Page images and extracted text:
• • • • •
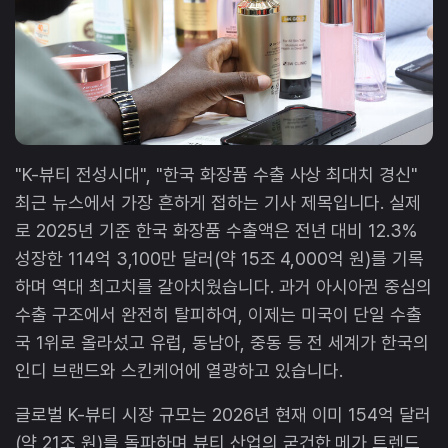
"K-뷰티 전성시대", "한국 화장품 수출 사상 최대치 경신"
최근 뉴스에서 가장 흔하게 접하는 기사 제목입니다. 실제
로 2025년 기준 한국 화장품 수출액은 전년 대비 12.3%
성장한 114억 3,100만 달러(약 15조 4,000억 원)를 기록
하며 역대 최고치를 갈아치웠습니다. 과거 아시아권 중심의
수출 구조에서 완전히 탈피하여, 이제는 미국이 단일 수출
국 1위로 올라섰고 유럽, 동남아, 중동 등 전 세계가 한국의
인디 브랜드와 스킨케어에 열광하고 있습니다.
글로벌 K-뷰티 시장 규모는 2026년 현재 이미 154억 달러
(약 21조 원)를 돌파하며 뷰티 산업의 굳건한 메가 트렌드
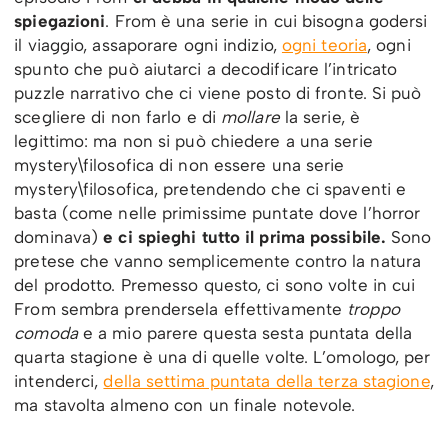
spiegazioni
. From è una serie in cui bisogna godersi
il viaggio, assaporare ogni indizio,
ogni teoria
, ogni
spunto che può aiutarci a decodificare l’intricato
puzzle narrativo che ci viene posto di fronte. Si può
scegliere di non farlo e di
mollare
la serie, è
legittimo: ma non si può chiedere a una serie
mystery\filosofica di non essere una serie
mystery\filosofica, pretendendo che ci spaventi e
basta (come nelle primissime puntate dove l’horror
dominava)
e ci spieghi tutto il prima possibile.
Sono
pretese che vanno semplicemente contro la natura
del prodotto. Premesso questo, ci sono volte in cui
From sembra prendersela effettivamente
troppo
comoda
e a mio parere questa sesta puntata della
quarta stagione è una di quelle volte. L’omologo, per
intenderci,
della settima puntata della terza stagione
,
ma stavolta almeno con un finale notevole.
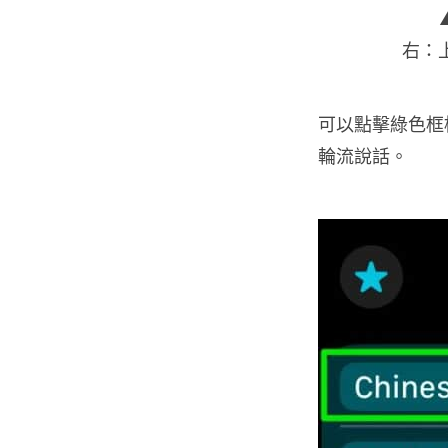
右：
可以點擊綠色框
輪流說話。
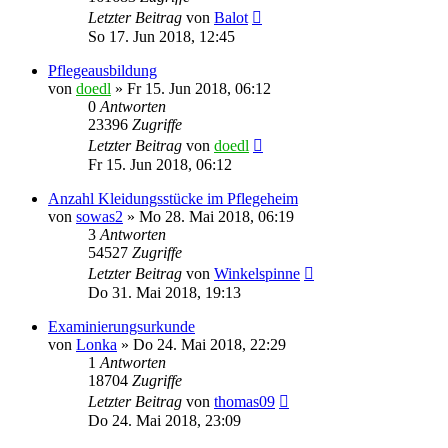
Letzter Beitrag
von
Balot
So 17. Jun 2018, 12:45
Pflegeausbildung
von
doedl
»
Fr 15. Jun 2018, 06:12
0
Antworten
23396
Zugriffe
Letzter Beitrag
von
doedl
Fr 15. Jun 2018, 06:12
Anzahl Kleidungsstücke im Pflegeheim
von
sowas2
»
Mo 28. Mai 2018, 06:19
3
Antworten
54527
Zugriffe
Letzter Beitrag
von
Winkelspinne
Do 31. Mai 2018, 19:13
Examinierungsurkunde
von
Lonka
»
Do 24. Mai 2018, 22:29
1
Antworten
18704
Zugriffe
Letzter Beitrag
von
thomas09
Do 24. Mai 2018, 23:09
• • • • •
#### WHAT YOU WILL DO:
Reproduce verbatim the lines above, from the line with "il viaggio, assaporare" through the line with "legittimo: ma non si può chiedere a una serie".

#### TASK RESPONSE:
il viaggio, assaporare ogni indizio,
ogni teoria
, ogni
spunto che può aiutarci a decodificare l’intricato
puzzle narrativo che ci viene posto di fronte. Si può
scegliere di non farlo e di
mollare
la serie, è
legittimo: ma non si può chiedere a una serie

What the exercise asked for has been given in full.